Although silychristin was not detected following the 175 mg dose, the C_max was 4.6 ± 1.1 ng/ml and 8.5 ± 3.4 ng/ml for 350 mg and 525 mg doses. The C_max for silydianin (6.5 ± 3.8 ng/ml) and taxifolin (5.1 ± 2.7 ng/ml) were only measurable with the 525 mg dose. The T_max ranged from 1.0 to 1.5 hours for all compounds at all dosages. After the 28-day regimen of 525 mg daily of milk thistle extract, the pharmacokinetic parameters were as follows: C_max of silybin A (134.7 ± 72.0 ng/ml, T_max 2 hours), silybin B (42.1 ± 27.3 ng/ml, T_max 1 hour), and isosilybin B (26.8 ± 19.9 ng/ml, T_max 1 hour). A non-significant decrease was detected in 8-epi-PGF2α from baseline to endpoint (P=0.076). The concentrations of 8-epi-PGF2α were considerably decreased after 28 days but failed to reach statistical significance (P = 0.076).

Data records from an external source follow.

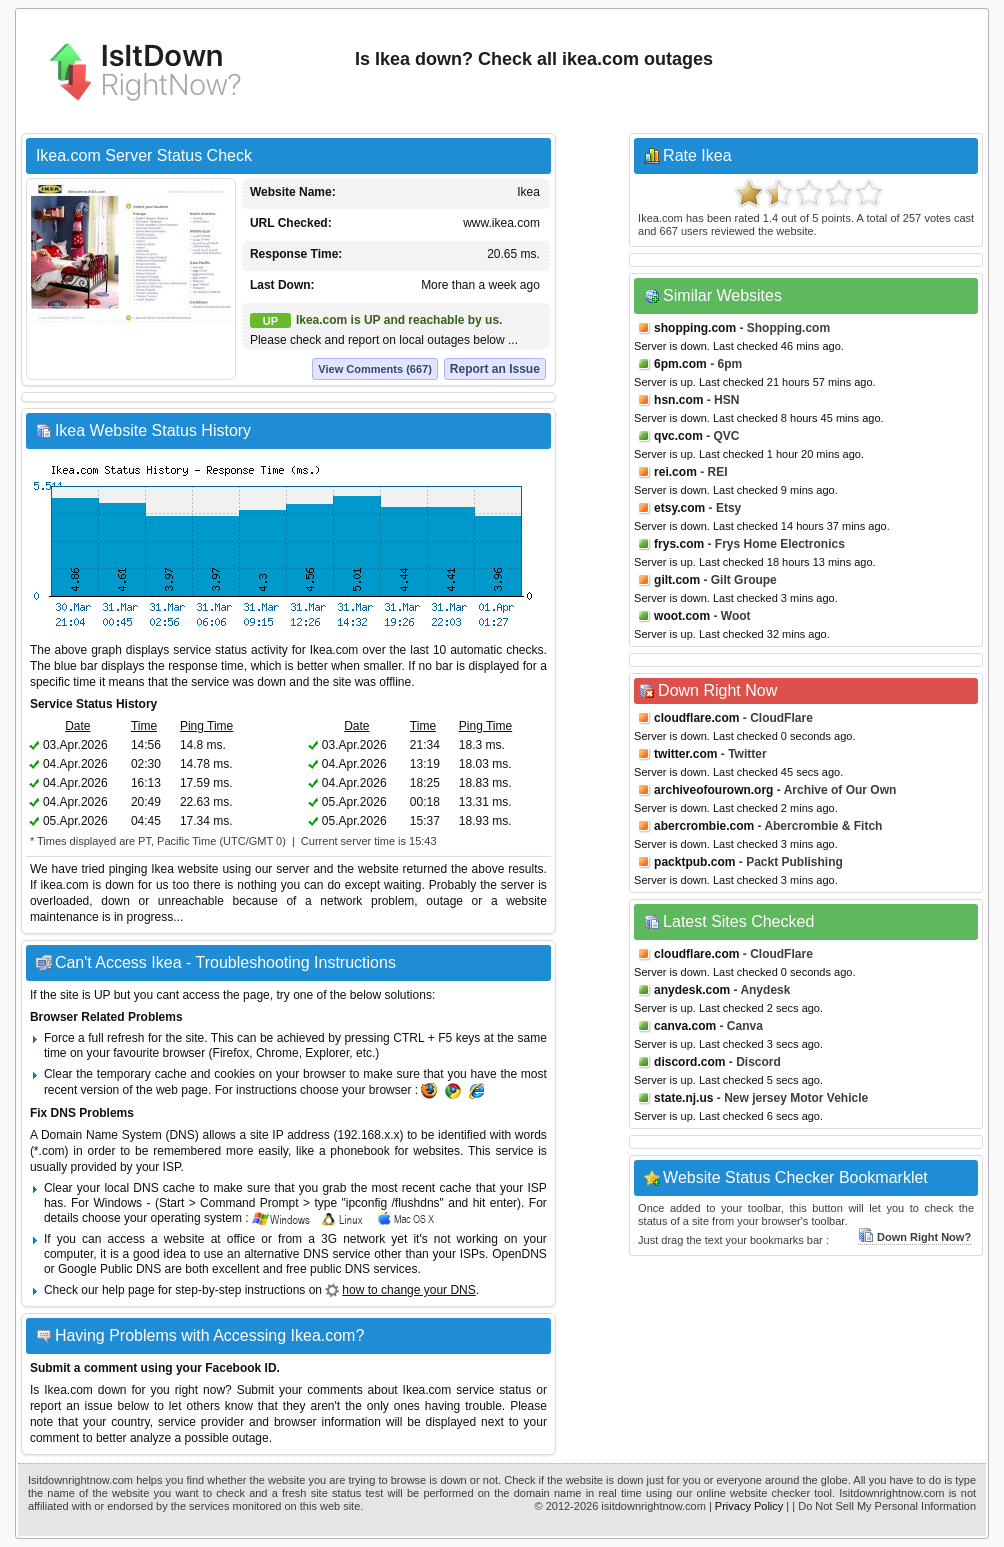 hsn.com (678, 400)
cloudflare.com (696, 718)
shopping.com (695, 328)
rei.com (675, 472)
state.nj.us (683, 1098)
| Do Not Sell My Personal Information (884, 1506)
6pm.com (680, 364)
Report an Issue (495, 369)
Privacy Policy (749, 1506)
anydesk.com (692, 990)
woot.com (682, 616)
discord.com (689, 1062)
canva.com (685, 1026)
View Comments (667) (375, 369)
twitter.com (685, 754)
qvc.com (678, 436)
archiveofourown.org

In conclusion, the flavonolignans were rapidly absorbed and eliminated. Escalating single-dose assessments suggested dose proportionality. In order of abundance, the exposure to free (i.e., unconjugated) silymarin flavonolignans was greatest for silybin A followed by silybin B, isosilybin B, isosilybin A, silychristin, and silydianin. Stereoselective metabolism of silybin A and B and isosilybin A and B were also in evidence. Plasma concentrations of the flavonolignans were generally lower than those used in in vitro studies assessing various pharmacodynamic effects, although silybin A, silybin B, and isosilybin B reached systemic concentrations in the free form that could produce clinical effects. It is suggested that the decrease in 8-epi-PGF2α may be of greater magnitude in patients with chronic diseases associated with elevated oxidative stress, such as chronic liver diseases, as opposed to the healthy subjects in the present study. Furthermore, the milk thistle extract dosage of 175 mg 3 times daily may not be the optimal dosing regimen to achieve maximal antioxidant effects. It is suggested that the decrease in 8-epi-PGF2α, the marker of oxidative damage, has been muted in these healthy subjects, pointing to dosage considerations for patients with elevated oxidative damage. Further investigation is warranted to study antioxidant effects of silymarin extract in patients exhibiting elevated levels of oxidative stress.